* **Directions for this task**
Each record must be retyped word for word.

* **Dataset entries**
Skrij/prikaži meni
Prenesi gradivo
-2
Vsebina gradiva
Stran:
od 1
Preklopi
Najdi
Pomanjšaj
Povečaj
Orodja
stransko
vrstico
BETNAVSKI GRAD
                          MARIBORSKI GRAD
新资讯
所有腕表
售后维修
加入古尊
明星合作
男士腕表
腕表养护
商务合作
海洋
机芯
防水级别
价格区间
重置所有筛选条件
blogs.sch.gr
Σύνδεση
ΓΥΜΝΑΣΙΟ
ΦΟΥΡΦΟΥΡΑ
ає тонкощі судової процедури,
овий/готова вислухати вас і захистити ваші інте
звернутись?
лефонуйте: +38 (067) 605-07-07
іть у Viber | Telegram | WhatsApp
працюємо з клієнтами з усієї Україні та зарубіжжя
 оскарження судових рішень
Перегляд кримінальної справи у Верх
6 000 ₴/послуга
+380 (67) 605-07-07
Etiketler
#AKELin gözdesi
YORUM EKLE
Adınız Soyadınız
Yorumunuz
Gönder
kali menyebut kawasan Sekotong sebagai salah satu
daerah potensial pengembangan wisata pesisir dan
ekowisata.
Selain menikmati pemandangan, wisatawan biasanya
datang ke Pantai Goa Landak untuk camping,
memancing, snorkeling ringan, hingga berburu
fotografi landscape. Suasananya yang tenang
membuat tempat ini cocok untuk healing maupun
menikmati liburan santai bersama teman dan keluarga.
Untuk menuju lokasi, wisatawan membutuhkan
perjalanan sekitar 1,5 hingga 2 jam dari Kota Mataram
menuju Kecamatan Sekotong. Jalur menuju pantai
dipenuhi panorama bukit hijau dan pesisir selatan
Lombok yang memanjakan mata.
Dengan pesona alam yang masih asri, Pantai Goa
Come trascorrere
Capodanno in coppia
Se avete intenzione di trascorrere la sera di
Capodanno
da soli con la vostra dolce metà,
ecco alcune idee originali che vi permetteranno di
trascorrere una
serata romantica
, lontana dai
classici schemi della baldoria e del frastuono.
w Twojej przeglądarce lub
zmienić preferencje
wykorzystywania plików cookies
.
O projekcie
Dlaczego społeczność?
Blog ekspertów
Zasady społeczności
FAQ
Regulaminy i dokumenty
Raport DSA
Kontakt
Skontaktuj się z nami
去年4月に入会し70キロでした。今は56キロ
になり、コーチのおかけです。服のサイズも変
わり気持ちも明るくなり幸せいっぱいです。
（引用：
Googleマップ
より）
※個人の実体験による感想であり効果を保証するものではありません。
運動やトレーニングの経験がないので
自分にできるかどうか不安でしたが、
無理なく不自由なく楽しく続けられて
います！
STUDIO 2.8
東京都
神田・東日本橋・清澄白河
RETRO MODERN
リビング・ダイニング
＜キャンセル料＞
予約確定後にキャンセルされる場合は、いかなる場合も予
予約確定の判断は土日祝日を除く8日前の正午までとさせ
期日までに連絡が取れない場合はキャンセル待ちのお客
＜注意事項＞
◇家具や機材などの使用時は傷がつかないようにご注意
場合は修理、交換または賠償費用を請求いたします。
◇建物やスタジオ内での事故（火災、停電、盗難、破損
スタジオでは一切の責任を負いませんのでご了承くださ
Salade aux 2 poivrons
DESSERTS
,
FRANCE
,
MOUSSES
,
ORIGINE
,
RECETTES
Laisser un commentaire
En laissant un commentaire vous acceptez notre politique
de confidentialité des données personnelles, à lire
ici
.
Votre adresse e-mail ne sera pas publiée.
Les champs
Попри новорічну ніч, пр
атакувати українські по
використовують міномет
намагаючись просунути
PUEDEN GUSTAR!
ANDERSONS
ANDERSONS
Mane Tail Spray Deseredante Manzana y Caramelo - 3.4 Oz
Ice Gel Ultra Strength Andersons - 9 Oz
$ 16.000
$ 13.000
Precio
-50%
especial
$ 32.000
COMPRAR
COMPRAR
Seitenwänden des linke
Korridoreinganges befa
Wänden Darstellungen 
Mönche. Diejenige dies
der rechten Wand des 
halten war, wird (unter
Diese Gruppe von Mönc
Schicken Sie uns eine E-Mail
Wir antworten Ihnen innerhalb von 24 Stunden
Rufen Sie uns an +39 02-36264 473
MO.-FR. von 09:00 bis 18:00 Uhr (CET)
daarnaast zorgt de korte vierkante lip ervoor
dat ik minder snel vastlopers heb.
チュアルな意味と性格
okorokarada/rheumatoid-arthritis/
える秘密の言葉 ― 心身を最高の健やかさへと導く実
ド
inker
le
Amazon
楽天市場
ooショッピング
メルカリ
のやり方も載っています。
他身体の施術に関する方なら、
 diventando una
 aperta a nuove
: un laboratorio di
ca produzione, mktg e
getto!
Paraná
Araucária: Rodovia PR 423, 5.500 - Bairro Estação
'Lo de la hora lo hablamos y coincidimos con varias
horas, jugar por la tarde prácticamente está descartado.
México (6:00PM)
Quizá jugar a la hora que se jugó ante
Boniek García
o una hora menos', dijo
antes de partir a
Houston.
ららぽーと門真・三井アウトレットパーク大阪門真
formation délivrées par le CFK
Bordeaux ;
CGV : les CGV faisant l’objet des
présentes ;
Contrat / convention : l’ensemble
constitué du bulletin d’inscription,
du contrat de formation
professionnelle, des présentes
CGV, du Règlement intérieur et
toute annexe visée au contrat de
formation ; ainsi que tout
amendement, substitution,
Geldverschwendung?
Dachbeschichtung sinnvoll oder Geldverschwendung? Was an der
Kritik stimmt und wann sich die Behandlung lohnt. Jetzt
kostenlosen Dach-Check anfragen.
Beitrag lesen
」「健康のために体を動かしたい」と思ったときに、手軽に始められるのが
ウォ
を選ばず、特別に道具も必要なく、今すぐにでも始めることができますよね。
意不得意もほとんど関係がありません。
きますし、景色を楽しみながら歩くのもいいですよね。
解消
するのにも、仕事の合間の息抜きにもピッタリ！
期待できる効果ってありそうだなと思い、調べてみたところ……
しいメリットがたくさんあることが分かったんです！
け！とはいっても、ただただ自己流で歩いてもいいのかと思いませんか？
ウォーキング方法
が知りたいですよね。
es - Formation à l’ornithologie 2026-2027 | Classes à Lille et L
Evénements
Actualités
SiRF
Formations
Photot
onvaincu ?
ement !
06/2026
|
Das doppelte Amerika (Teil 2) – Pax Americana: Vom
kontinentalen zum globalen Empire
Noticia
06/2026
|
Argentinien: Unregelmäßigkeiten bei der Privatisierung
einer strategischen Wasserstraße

* **Answer for the task**
Skrij/prikaži meni
Prenesi gradivo
-2
Vsebina gradiva
Stran:
od 1
Preklopi
Najdi
Pomanjšaj
Povečaj
Orodja
stransko
vrstico
BETNAVSKI GRAD
                          MARIBORSKI GRAD
新资讯
所有腕表
售后维修
加入古尊
明星合作
男士腕表
腕表养护
商务合作
海洋
机芯
防水级别
价格区间
重置所有筛选条件
blogs.sch.gr
Σύνδεση
ΓΥΜΝΑΣΙΟ
ΦΟΥΡΦΟΥΡΑ
ає тонкощі судової процедури,
овий/готова вислухати вас і захистити ваші інте
звернутись?
лефонуйте: +38 (067) 605-07-07
іть у Viber | Telegram | WhatsApp
працюємо з клієнтами з усієї Україні та зарубіжжя
 оскарження судових рішень
Перегляд кримінальної справи у Верх
6 000 ₴/послуга
+380 (67) 605-07-07
Etiketler
#AKELin gözdesi
YORUM EKLE
Adınız Soyadınız
Yorumunuz
Gönder
kali menyebut kawasan Sekotong sebagai salah satu
daerah potensial pengembangan wisata pesisir dan
ekowisata.
Selain menikmati pemandangan, wisatawan biasanya
datang ke Pantai Goa Landak untuk camping,
memancing, snorkeling ringan, hingga berburu
fotografi landscape. Suasananya yang tenang
membuat tempat ini cocok untuk healing maupun
menikmati liburan santai bersama teman dan keluarga.
Untuk menuju lokasi, wisatawan membutuhkan
perjalanan sekitar 1,5 hingga 2 jam dari Kota Mataram
menuju Kecamatan Sekotong. Jalur menuju pantai
dipenuhi panorama bukit hijau dan pesisir selatan
Lombok yang memanjakan mata.
Dengan pesona alam yang masih asri, Pantai Goa
Come trascorrere
Capodanno in coppia
Se avete intenzione di trascorrere la sera di
Capodanno
da soli con la vostra dolce metà,
ecco alcune idee originali che vi permetteranno di
trascorrere una
serata romantica
, lontana dai
classici schemi della baldoria e del frastuono.
w Twojej przeglądarce lub
zmienić preferencje
wykorzystywania plików cookies
.
O projekcie
Dlaczego społeczność?
Blog ekspertów
Zasady społeczności
FAQ
Regulaminy i dokumenty
Raport DSA
Kontakt
Skontaktuj się z nami
去年4月に入会し70キロでした。今は56キロ
になり、コーチのおかけです。服のサイズも変
わり気持ちも明るくなり幸せいっぱいです。
（引用：
Googleマップ
より）
※個人の実体験による感想であり効果を保証するものではありません。
運動やトレーニングの経験がないので
自分にできるかどうか不安でしたが、
無理なく不自由なく楽しく続けられて
います！
STUDIO 2.8
東京都
神田・東日本橋・清澄白河
RETRO MODERN
リビング・ダイニング
＜キャンセル料＞
予約確定後にキャンセルされる場合は、いかなる場合も予
予約確定の判断は土日祝日を除く8日前の正午までとさせ
期日までに連絡が取れない場合はキャンセル待ちのお客
＜注意事項＞
◇家具や機材などの使用時は傷がつかないようにご注意
場合は修理、交換または賠償費用を請求いたします。
◇建物やスタジオ内での事故（火災、停電、盗難、破損
スタジオでは一切の責任を負いませんのでご了承くださ
Salade aux 2 poivrons
DESSERTS
,
FRANCE
,
MOUSSES
,
ORIGINE
,
RECETTES
Laisser un commentaire
En laissant un commentaire vous acceptez notre politique
de confidentialité des données personnelles, à lire
ici
.
Votre adresse e-mail ne sera pas publiée.
Les champs
Попри новорічну ніч, пр
атакувати українські по
використовують міномет
намагаючись просунути
PUEDEN GUSTAR!
ANDERSONS
ANDERSONS
Mane Tail Spray Deseredante Manzana y Caramelo - 3.4 Oz
Ice Gel Ultra Strength Andersons - 9 Oz
$ 16.000
$ 13.000
Precio
-50%
especial
$ 32.000
COMPRAR
COMPRAR
Seitenwänden des linke
Korridoreinganges befa
Wänden Darstellungen 
Mönche. Diejenige dies
der rechten Wand des 
halten war, wird (unter
Diese Gruppe von Mönc
Schicken Sie uns eine E-Mail
Wir antworten Ihnen innerhalb von 24 Stunden
Rufen Sie uns an +39 02-36264 473
MO.-FR. von 09:00 bis 18:00 Uhr (CET)
daarnaast zorgt de korte vierkante lip ervoor
dat ik minder snel vastlopers heb.
チュアルな意味と性格
okorokarada/rheumatoid-arthritis/
える秘密の言葉 ― 心身を最高の健やかさへと導く実
ド
inker
le
Amazon
楽天市場
ooショッピング
メルカリ
のやり方も載っています。
他身体の施術に関する方なら、
 diventando una
 aperta a nuove
: un laboratorio di
ca produzione, mktg e
getto!
Paraná
Araucária: Rodovia PR 423, 5.500 - Bairro Estação
'Lo de la hora lo hablamos y coincidimos con varias
horas, jugar por la tarde prácticamente está descartado.
México (6:00PM)
Quizá jugar a la hora que se jugó ante
Boniek García
o una hora menos', dijo
antes de partir a
Houston.
ららぽーと門真・三井アウトレットパーク大阪門真
formation délivrées par le CFK
Bordeaux ;
CGV : les CGV faisant l’objet des
présentes ;
Contrat / convention : l’ensemble
constitué du bulletin d’inscription,
du contrat de formation
professionnelle, des présentes
CGV, du Règlement intérieur et
toute annexe visée au contrat de
formation ; ainsi que tout
amendement, substitution,
Geldverschwendung?
Dachbeschichtung sinnvoll oder Geldverschwendung? Was an der
Kritik stimmt und wann sich die Behandlung lohnt. Jetzt
kostenlosen Dach-Check anfragen.
Beitrag lesen
」「健康のために体を動かしたい」と思ったときに、手軽に始められるのが
ウォ
を選ばず、特別に道具も必要なく、今すぐにでも始めることができますよね。
意不得意もほとんど関係がありません。
きますし、景色を楽しみながら歩くのもいいですよね。
解消
するのにも、仕事の合間の息抜きにもピッタリ！
期待できる効果ってありそうだなと思い、調べてみたところ……
しいメリットがたくさんあることが分かったんです！
け！とはいっても、ただただ自己流で歩いてもいいのかと思いませんか？
ウォーキング方法
が知りたいですよね。
es - Formation à l’ornithologie 2026-2027 | Classes à Lille et L
Evénements
Actualités
SiRF
Formations
Photot
onvaincu ?
ement !
06/2026
|
Das doppelte Amerika (Teil 2) – Pax Americana: Vom
kontinentalen zum globalen Empire
Noticia
06/2026
|
Argentinien: Unregelmäßigkeiten bei der Privatisierung
einer strategischen Wasserstraße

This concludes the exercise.